Launched in 2010, Magnet Forensics develops digital investigation software that acquires, analyzes, reports on and manages evidence from computers, mobile devices, internet of things devices and cloud services. The company was founded by Jad Saliba, a Waterloo regional police constable who worked in the police force’s high-tech crimes unit. After incubating Magnet Forensics’ software at the unit, Saliba decided to strike out on his own and sell the tech for a licensing fee, partnering with Adam Belsher, then a BlackBerry senior executive.
Before going public, Magnet Forensics attracted an investment from In-Q-Tel, the nonprofit venture arm of the U.S. intelligence community. The company claims that its software is used by more than 4,000 public and private sector customers — e.g. police forces, intelligence agencies, tax officials, border guards, and militaries — in over 100 countries, helping investigators protect assets and guard national security.
Business was booming prior to the acquisition (granted, Thoma Bravo first submitted a proposal early last October). During its Q3 2022 earnings call, Magnet Forensics reported that annual recurring revenue increased 50% year-over-year to reach $80.9 million while EBITDA — earnings before interest, taxes, depreciation and amortization — climbed 25% to $5.9 million.
Magnet benefitted from the expanding market for digital forensics, which is expected to grow from $5.8 billion in 2022 to $10.9 billion in 2028, according to a recent Imarc report.
Adam Belsher, who serves as Grayshift’s CEO, says that the combination of Grayshift’s mobile access and extraction capabilities and Magnet’s digital investigation suite will position the merged firms strongly — allowing customers to better extract, process, examine, collaborate on and manage digital forensic evidence.
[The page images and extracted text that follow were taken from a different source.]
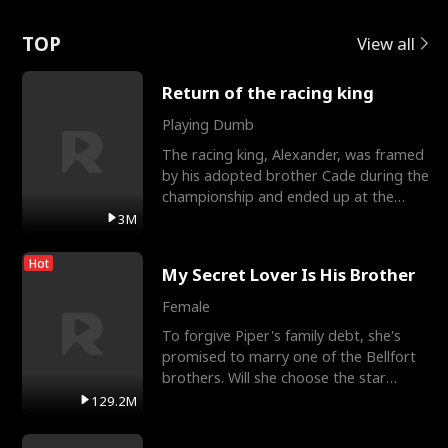
Love
TOP
View all
Return of the racing king
Playing Dumb
The racing king, Alexander, was framed
by his adopted brother Cade during the
championship and ended up at the
Apollo Club, workin
3M
Hot
My Secret Lover Is His Brother
Female
To forgive Piper's family debt, she's
promised to marry one of the Bellfort
brothers. Will she choose the star
lacrosse player Dre
129.2M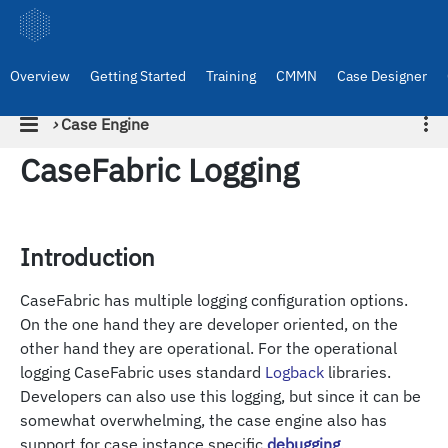
Overview
Getting Started
Training
CMMN
Case Designer
›
Case Engine
CaseFabric Logging
Introduction
CaseFabric has multiple logging configuration options.
On the one hand they are developer oriented, on the
other hand they are operational. For the operational
logging CaseFabric uses standard
Logback
libraries.
Developers can also use this logging, but since it can be
somewhat overwhelming, the case engine also has
support for case instance specific
debugging
.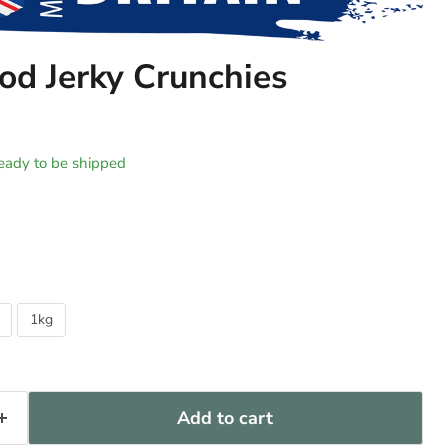
d Jerky Crunchies
 ready to be shipped
1kg
Add to cart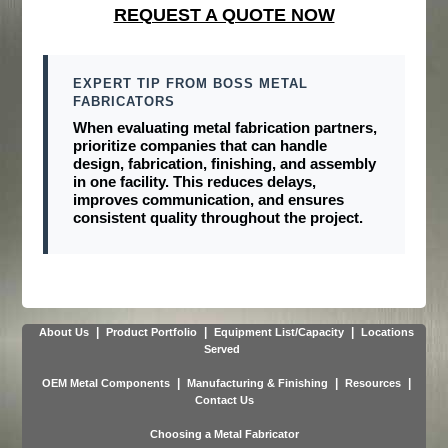
REQUEST A QUOTE NOW
EXPERT TIP FROM BOSS METAL
FABRICATORS
When evaluating metal fabrication partners,
prioritize companies that can handle
design, fabrication, finishing, and assembly
in one facility
. This reduces delays,
improves communication, and ensures
consistent quality throughout the project.
|
|
|
About Us
Product Portfolio
Equipment List/Capacity
Locations
Served
|
|
|
OEM Metal Components
Manufacturing & Finishing
Resources
Contact Us
Choosing a Metal Fabricator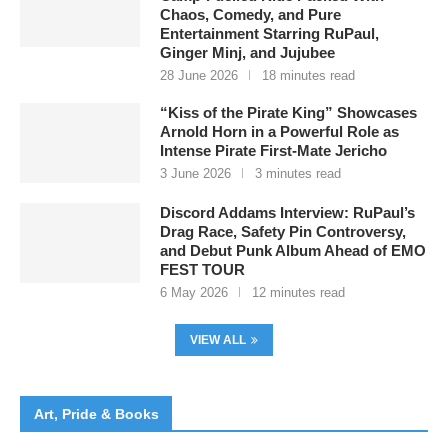
Chaos, Comedy, and Pure
Entertainment Starring RuPaul,
Ginger Minj, and Jujubee
28 June 2026
18 minutes read
“Kiss of the Pirate King” Showcases
Arnold Horn in a Powerful Role as
Intense Pirate First-Mate Jericho
3 June 2026
3 minutes read
Discord Addams Interview: RuPaul’s
Drag Race, Safety Pin Controversy,
and Debut Punk Album Ahead of EMO
FEST TOUR
6 May 2026
12 minutes read
VIEW ALL
Art, Pride & Books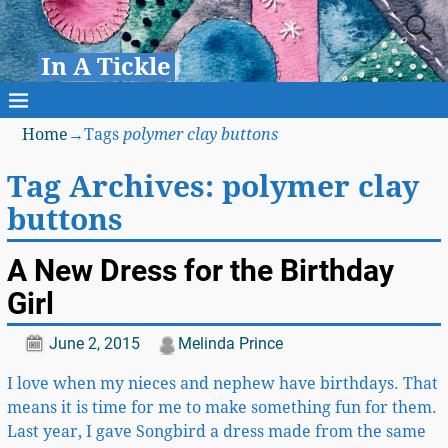
In A Tickle
Home
→Tags
polymer clay buttons
Tag Archives:
polymer clay
buttons
A New Dress for the Birthday
Girl
June 2, 2015
Melinda Prince
I love when my nieces and nephew have birthdays. That
means it is time for me to make something fun for them.
Last year, I gave Songbird a dress made from the same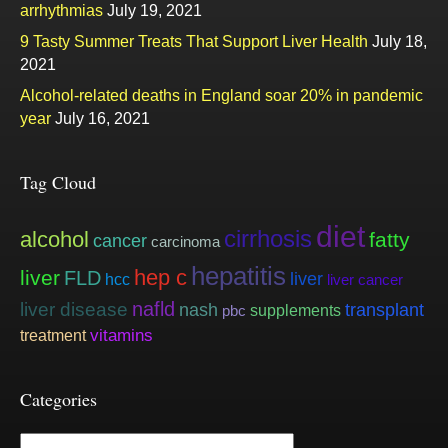
arrhythmias
July 19, 2021
9 Tasty Summer Treats That Support Liver Health
July 18,
2021
Alcohol-related deaths in England soar 20% in pandemic
year
July 16, 2021
Tag Cloud
diet
cirrhosis
alcohol
fatty
cancer
carcinoma
hepatitis
hep c
liver
FLD
liver
hcc
liver cancer
nafld
liver disease
nash
transplant
supplements
pbc
vitamins
treatment
Categories
Categories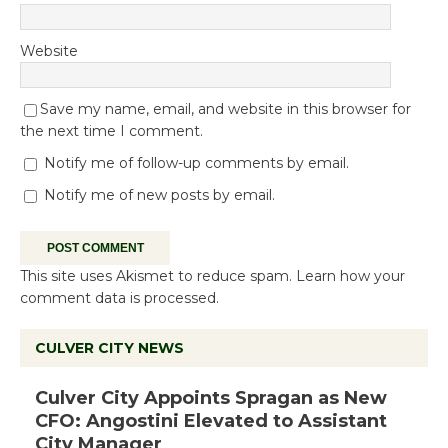
Website
Save my name, email, and website in this browser for
the next time I comment.
Notify me of follow-up comments by email.
Notify me of new posts by email.
This site uses Akismet to reduce spam.
Learn how your
comment data is processed.
CULVER CITY NEWS
Culver City Appoints Spragan as New
CFO: Angostini Elevated to Assistant
City Manager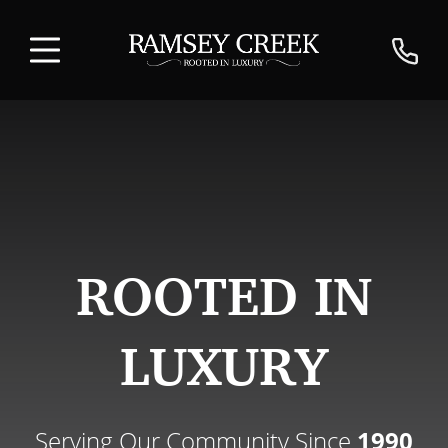
ROOTED IN
LUXURY
Serving Our Community Since
1990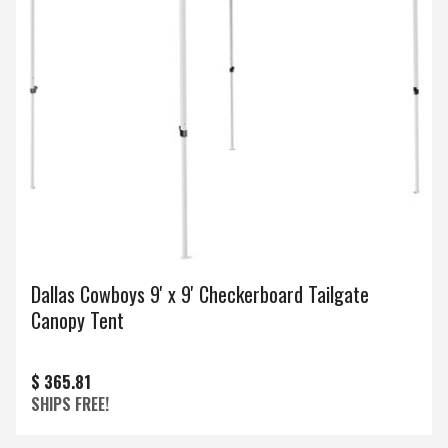
Dallas Cowboys 9' x 9' Checkerboard Tailgate
Canopy Tent
$ 365.81
SHIPS FREE!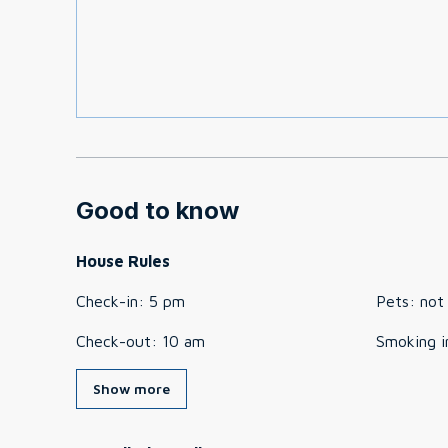
Good to know
House Rules
Check-in
:
5 pm
Pets
:
not
Check-out
:
10 am
Smoking i
Show more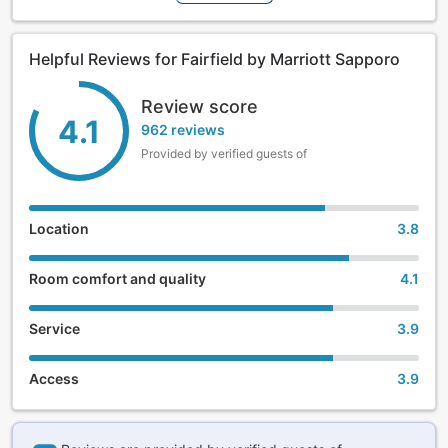
faces the recently renovated Sosei Riverside, and features
bright guestrooms, spacious twin rooms, as well as a beer
garden in the central garden in the lobby open from mid-
Helpful Reviews for Fairfield by Marriott Sapporo
June to mid-September. There is a convenience store
connected to the hotel.
Review score
4.1
962 reviews
Provided by verified guests of
Location
3.8
Room comfort and quality
4.1
Service
3.9
Access
3.9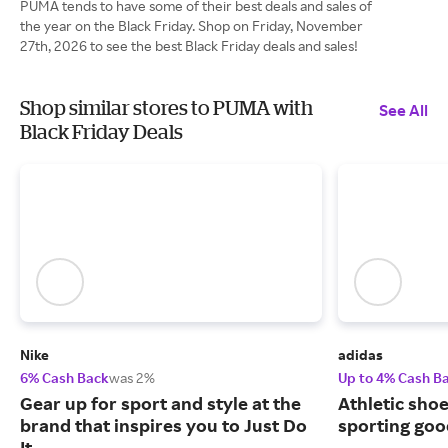
PUMA tends to have some of their best deals and sales of
the year on the Black Friday. Shop on Friday, November
27th, 2026 to see the best Black Friday deals and sales!
Shop similar stores to PUMA with
See All
Black Friday Deals
Nike
adidas
6% Cash Back
was 2%
Up to 4% Cash B
Gear up for sport and style at the
Athletic sho
brand that inspires you to Just Do
sporting goo
It.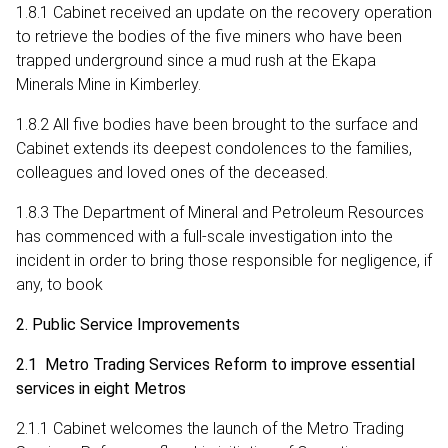
1.8.1 Cabinet received an update on the recovery operation
to retrieve the bodies of the five miners who have been
trapped underground since a mud rush at the Ekapa
Minerals Mine in Kimberley.
1.8.2 All five bodies have been brought to the surface and
Cabinet extends its deepest condolences to the families,
colleagues and loved ones of the deceased.
1.8.3 The Department of Mineral and Petroleum Resources
has commenced with a full-scale investigation into the
incident in order to bring those responsible for negligence, if
any, to book
2. Public Service Improvements
2.1 Metro Trading Services Reform to improve essential
services in eight Metros
2.1.1 Cabinet welcomes the launch of the Metro Trading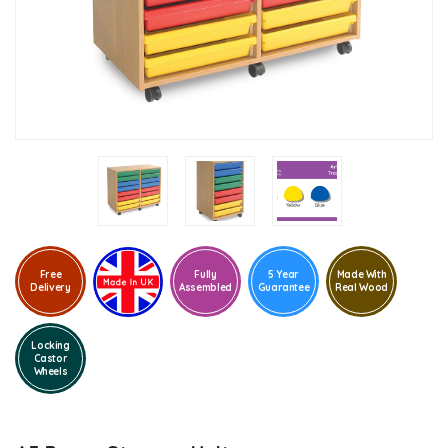
Free
Fully
5 Year
Made With
Delivery
Assembled
Guarantee
Real Wood
Locking
Castor
Wheels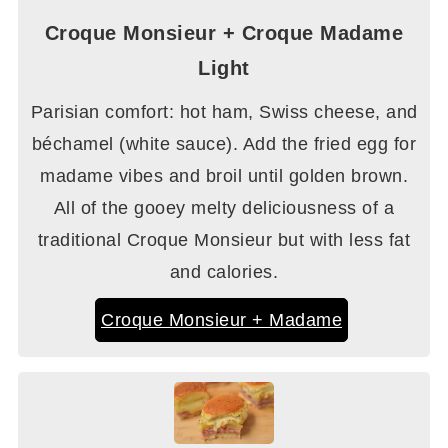
Croque Monsieur + Croque Madame
Light
Parisian comfort: hot ham, Swiss cheese, and
béchamel (white sauce). Add the fried egg for
madame vibes and broil until golden brown.
All of the gooey melty deliciousness of a
traditional Croque Monsieur but with less fat
and calories.
Croque Monsieur + Madame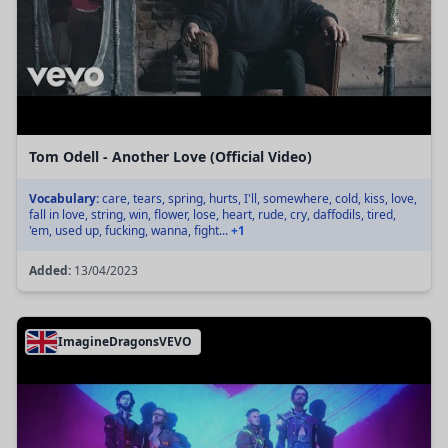
Tom Odell - Another Love (Official Video)
Vocabulary:
care, tears, spring, hurts, I'll, somewhere, cold, kiss, love,
fall in love, string, win, flower, lose, heart, rude, cry, daffodils, tired,
'em, used up, fucking, wanna, fight...
+1
Added:
13/04/2023
ImagineDragonsVEVO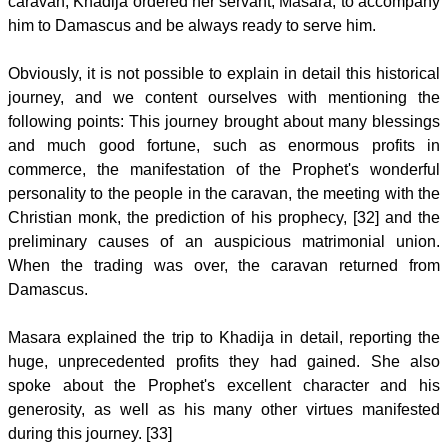
caravan, Khadija ordered her servant, Masara, to accompany
him to Damascus and be always ready to serve him.
Obviously, it is not possible to explain in detail this historical
journey, and we content ourselves with mentioning the
following points: This journey brought about many blessings
and much good fortune, such as enormous profits in
commerce, the manifestation of the Prophet's wonderful
personality to the people in the caravan, the meeting with the
Christian monk, the prediction of his prophecy, [32] and the
preliminary causes of an auspicious matrimonial union.
When the trading was over, the caravan returned from
Damascus.
Masara explained the trip to Khadija in detail, reporting the
huge, unprecedented profits they had gained. She also
spoke about the Prophet's excellent character and his
generosity, as well as his many other virtues manifested
during this journey. [33]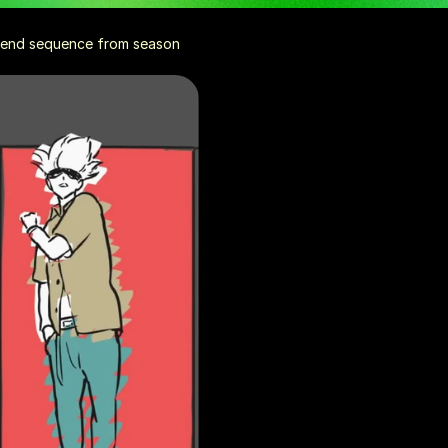
e end sequence from season 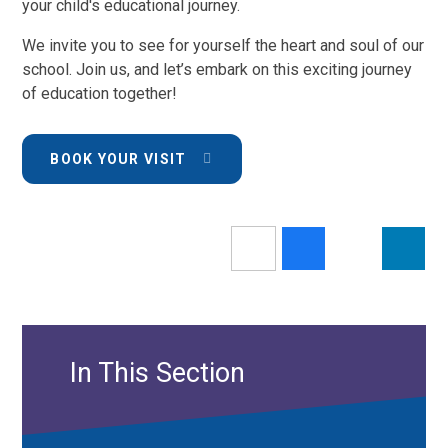
your child's educational journey.
We invite you to see for yourself the heart and soul of our
school. Join us, and let’s embark on this exciting journey
of education together!
BOOK YOUR VISIT
In This Section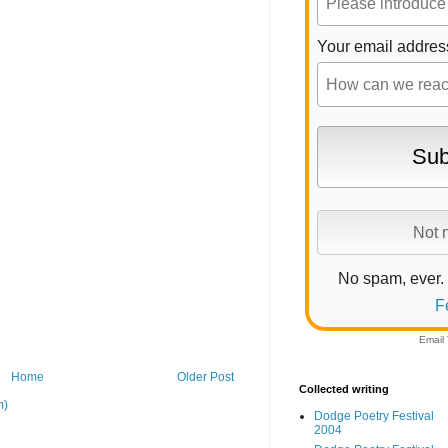
Your email addres
No spam, ever.
F
Email
Home
Older Post
Collected writing
m)
Dodge Poetry Festival
2004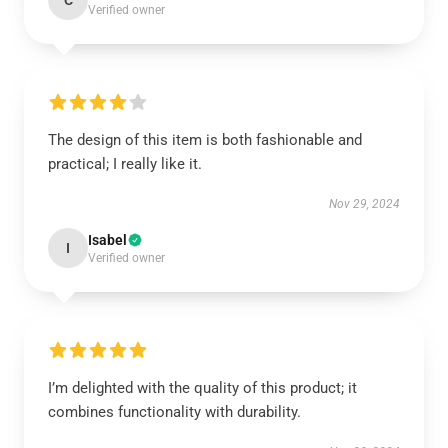
C
Verified owner
The design of this item is both fashionable and
practical; I really like it.
Nov 29, 2024
Isabel
I
Verified owner
I’m delighted with the quality of this product; it
combines functionality with durability.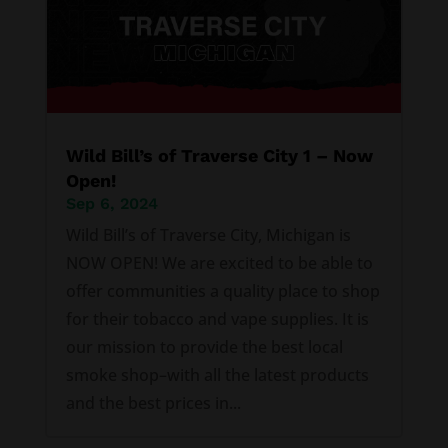
Wild Bill’s of Traverse City 1 – Now
Open!
Sep 6, 2024
Wild Bill’s of Traverse City, Michigan is
NOW OPEN! We are excited to be able to
offer communities a quality place to shop
for their tobacco and vape supplies. It is
our mission to provide the best local
smoke shop–with all the latest products
and the best prices in...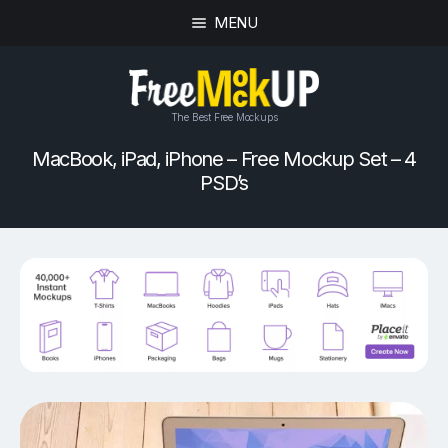
MENU
The Best Free Mockups
MacBook, iPad, iPhone – Free Mockup Set – 4
PSD’s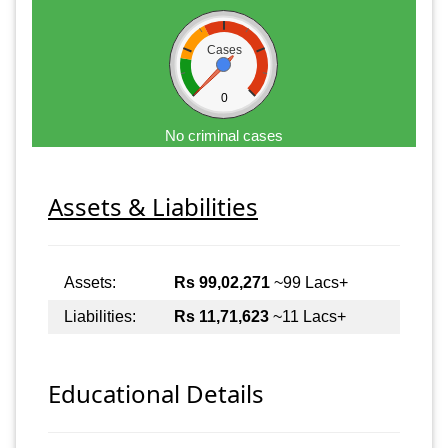
Cases
0
No criminal cases
Assets & Liabilities
Assets:
Rs 99,02,271
~99 Lacs+
Liabilities:
Rs 11,71,623
~11 Lacs+
Educational Details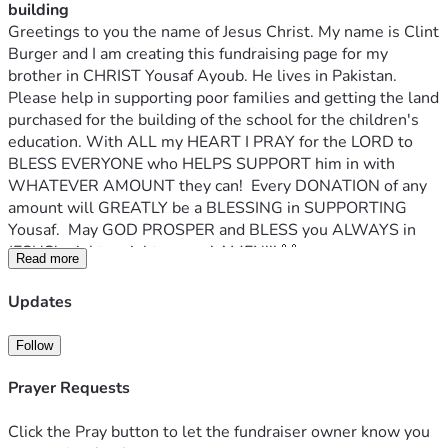
building
Greetings to you the name of Jesus Christ. My name is Clint 
Burger and I am creating this fundraising page for my 
brother in CHRIST Yousaf Ayoub. He lives in Pakistan. 
Please help in supporting poor families and getting the land 
purchased for the building of the school for the children's 
education. With ALL my HEART I PRAY for the LORD to 
BLESS EVERYONE who HELPS SUPPORT him in with 
WHATEVER AMOUNT they can!  Every DONATION of any 
amount will GREATLY be a BLESSING in SUPPORTING 
Yousaf.  May GOD PROSPER and BLESS you ALWAYS in 
JESUS' mighty mighty name! AMEN!!! 🙌🙏🔥❤️
Read more
Proverbs 19:17 says, “Whoever is KIND to the POOR 
LENDS to the LORD.” We are doing a GOOD deed to GOD 
Updates
&when we HELP someone in NEED.
Yousaf's Facebook page
Follow
Yousaf writes:
Hello my name is Yousaf Ayoub.
Prayer Requests
Please help me help the homeless Christian family. The 
family is suffering from severe financial crisis due to 
Click the Pray button to let the fundraiser owner know you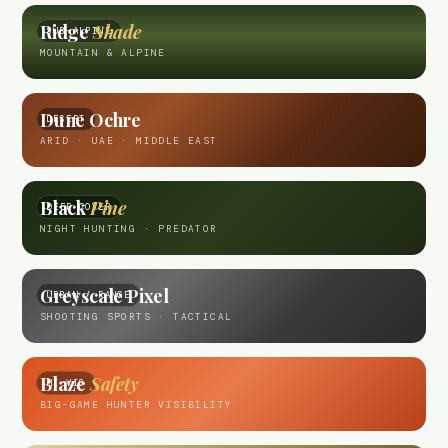
Ridge
Shade
SUB-ALPINE
MOUNTAIN & ALPINE
Dune Ochre
DESERT
ARID · UAE · MIDDLE EAST
Black
Pine
DEEP COVER
NIGHT HUNTING · PREDATOR
Greyscale Pixel
URBAN / RANGE
SHOOTING SPORTS · TACTICAL
Blaze
Safety
HI-VIS
BIG-GAME HUNTER VISIBILITY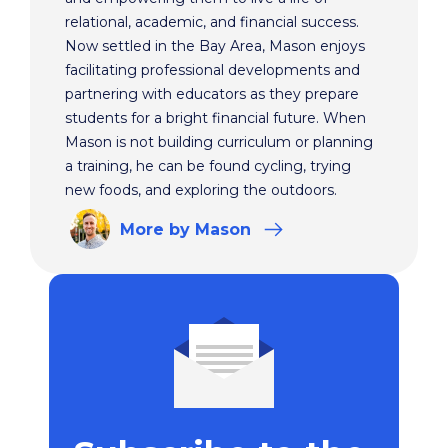
relational, academic, and financial success.
Now settled in the Bay Area, Mason enjoys
facilitating professional developments and
partnering with educators as they prepare
students for a bright financial future. When
Mason is not building curriculum or planning
a training, he can be found cycling, trying
new foods, and exploring the outdoors.
More
by Mason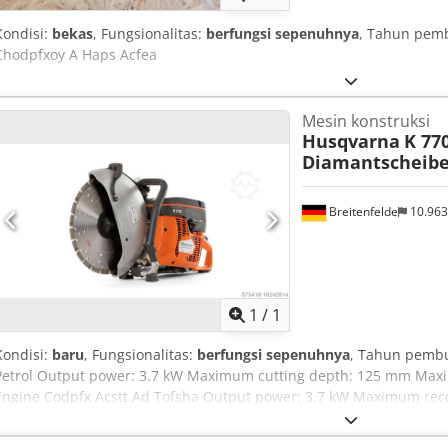
Kondisi:
bekas
, Fungsionalitas:
berfungsi sepenuhnya
, Tahun pem
Chodpfxoy A Haps Acfea
Mesin konstruksi
Husqvarna
K 770
Diamantscheib
Breitenfelde
10.96
Minta lebih banyak
gamb
1
/
1
Kondisi:
baru
, Fungsionalitas:
berfungsi sepenuhnya
, Tahun pemb
Petrol Output power: 3.7 kW Maximum cutting depth: 125 mm Max
Engine Codpfx Acstt Ad Tofsha Output power: 3.7 kW Maximum r
max. power: 9000 rpm Cylinders: 1 Engine cycle: 2-stroke engine E
Drive type: Petrol Cutting Equipment Maximum cutting depth: 125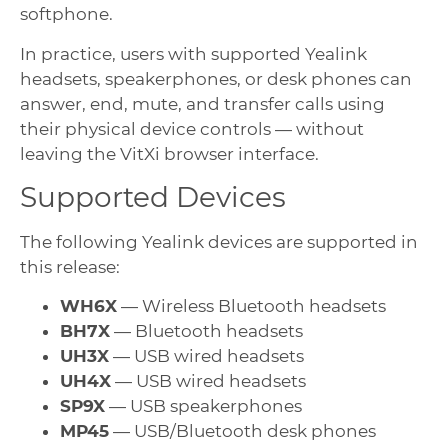
softphone.
In practice, users with supported Yealink
headsets, speakerphones, or desk phones can
answer, end, mute, and transfer calls using
their physical device controls — without
leaving the VitXi browser interface.
Supported Devices
The following Yealink devices are supported in
this release:
WH6X
— Wireless Bluetooth headsets
BH7X
— Bluetooth headsets
UH3X
— USB wired headsets
UH4X
— USB wired headsets
SP9X
— USB speakerphones
MP45
— USB/Bluetooth desk phones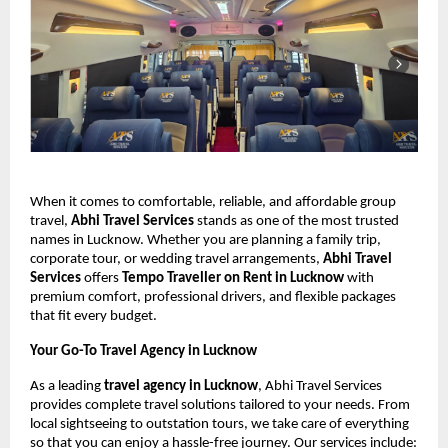
When it comes to comfortable, reliable, and affordable group
travel,
Abhi Travel Services
stands as one of the most trusted
names in Lucknow. Whether you are planning a family trip,
corporate tour, or wedding travel arrangements,
Abhi Travel
Services
offers
Tempo Traveller on Rent in Lucknow
with
premium comfort, professional drivers, and flexible packages
that fit every budget.
Your Go-To Travel Agency in Lucknow
As a leading
travel agency in Lucknow
, Abhi Travel Services
provides complete travel solutions tailored to your needs. From
local sightseeing to outstation tours, we take care of everything
so that you can enjoy a hassle-free journey. Our services include:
“We believe the combination of Magnet and Grayshift will unlock tremendous value for our customers by further integrating and expanding our product suite which will result in more seamless workflows in the recovery and analysis of critical digital evidence to investigations and ultimately contribute to our shared mission of the pursuit of justice,” Belsher said in a statement. “We look forward to partnering with Thoma Bravo and Grayshift to build upon our digital investigation suite to further innovate and continue to serve a growing number of organizations and use cases.”
For Thoma Bravo, which now has an estimated over $114 billion in assets under management, Magnet Forensics is the latest in a series of high-profile software venture purchases. In 2022, the firm spent billions of dollars buying cybersecurity startups Ping Identity, Sailpoint, ForgeRock, Bottomline Technologies and Coupa Software.